BEGIN DATA SHOWN

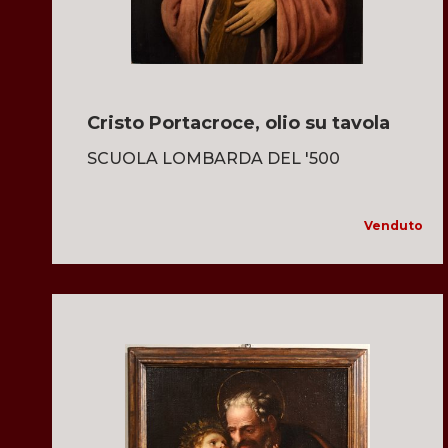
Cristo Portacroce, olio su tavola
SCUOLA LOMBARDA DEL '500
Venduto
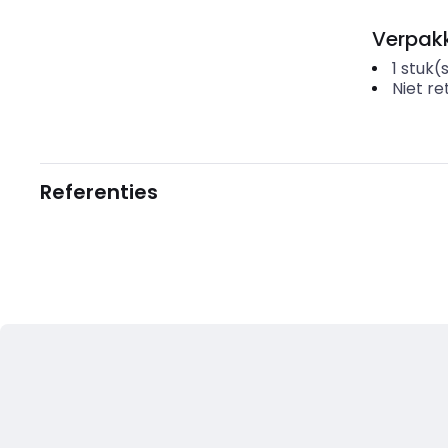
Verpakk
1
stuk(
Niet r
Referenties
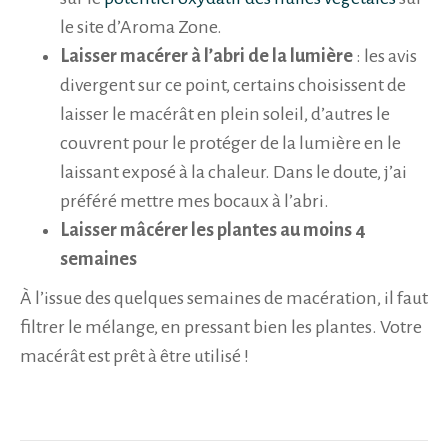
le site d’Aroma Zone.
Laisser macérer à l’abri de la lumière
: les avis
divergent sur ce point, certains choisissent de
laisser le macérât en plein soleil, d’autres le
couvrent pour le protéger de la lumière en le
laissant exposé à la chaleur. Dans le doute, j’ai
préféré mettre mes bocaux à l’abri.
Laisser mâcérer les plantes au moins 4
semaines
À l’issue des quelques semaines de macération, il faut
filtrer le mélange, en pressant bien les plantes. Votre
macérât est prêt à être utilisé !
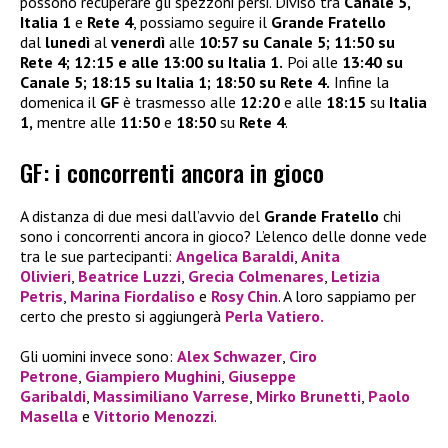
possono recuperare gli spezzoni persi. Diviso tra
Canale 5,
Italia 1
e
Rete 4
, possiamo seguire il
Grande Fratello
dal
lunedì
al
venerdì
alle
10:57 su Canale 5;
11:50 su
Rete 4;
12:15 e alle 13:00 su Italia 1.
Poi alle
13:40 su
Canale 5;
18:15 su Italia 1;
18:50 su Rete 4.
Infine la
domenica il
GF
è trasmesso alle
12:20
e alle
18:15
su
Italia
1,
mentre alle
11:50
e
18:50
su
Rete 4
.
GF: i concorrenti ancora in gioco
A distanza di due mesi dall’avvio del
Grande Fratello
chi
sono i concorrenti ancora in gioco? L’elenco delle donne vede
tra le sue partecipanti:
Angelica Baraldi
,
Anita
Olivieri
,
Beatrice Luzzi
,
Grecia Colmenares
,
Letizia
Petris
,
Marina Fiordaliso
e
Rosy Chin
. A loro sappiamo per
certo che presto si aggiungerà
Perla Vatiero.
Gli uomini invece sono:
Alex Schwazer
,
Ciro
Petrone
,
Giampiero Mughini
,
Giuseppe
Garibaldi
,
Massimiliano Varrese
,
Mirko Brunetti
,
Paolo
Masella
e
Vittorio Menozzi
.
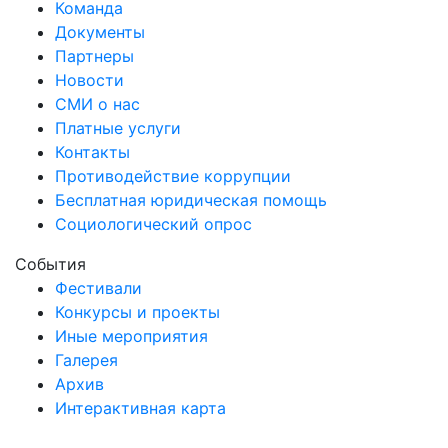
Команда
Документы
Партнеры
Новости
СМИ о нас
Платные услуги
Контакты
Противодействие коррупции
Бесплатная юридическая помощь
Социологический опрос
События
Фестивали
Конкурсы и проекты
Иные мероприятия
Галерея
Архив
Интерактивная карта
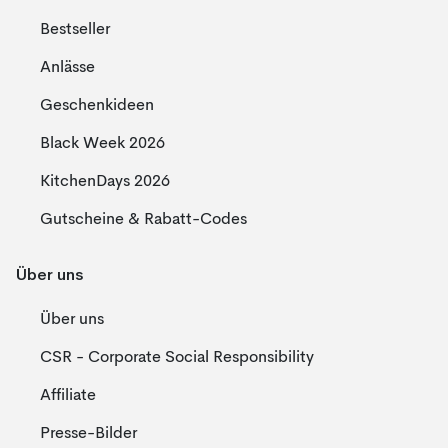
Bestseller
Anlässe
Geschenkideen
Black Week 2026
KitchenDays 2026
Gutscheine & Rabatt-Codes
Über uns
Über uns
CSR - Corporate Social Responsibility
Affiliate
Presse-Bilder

END DATA SHOWN

YOUR INSTRUCTIONS
What should come back is an exact copy of the lines above from the line with "macérât est prêt à être utilisé !" to the line with "sono i concorrenti", both included, minus the pictures.

SOLUTION FOR THIS EXERCISE
macérât est prêt à être utilisé !
possono recuperare gli spezzoni persi. Diviso tra
Canale 5,
Italia 1
e
Rete 4
, possiamo seguire il
Grande Fratello
dal
lunedì
al
venerdì
alle
10:57 su Canale 5;
11:50 su
Rete 4;
12:15 e alle 13:00 su Italia 1.
Poi alle
13:40 su
Canale 5;
18:15 su Italia 1;
18:50 su Rete 4.
Infine la
domenica il
GF
è trasmesso alle
12:20
e alle
18:15
su
Italia
1,
mentre alle
11:50
e
18:50
su
Rete 4
.
GF: i concorrenti ancora in gioco
A distanza di due mesi dall’avvio del
Grande Fratello
chi
sono i concorrenti ancora in gioco? L’elenco delle donne vede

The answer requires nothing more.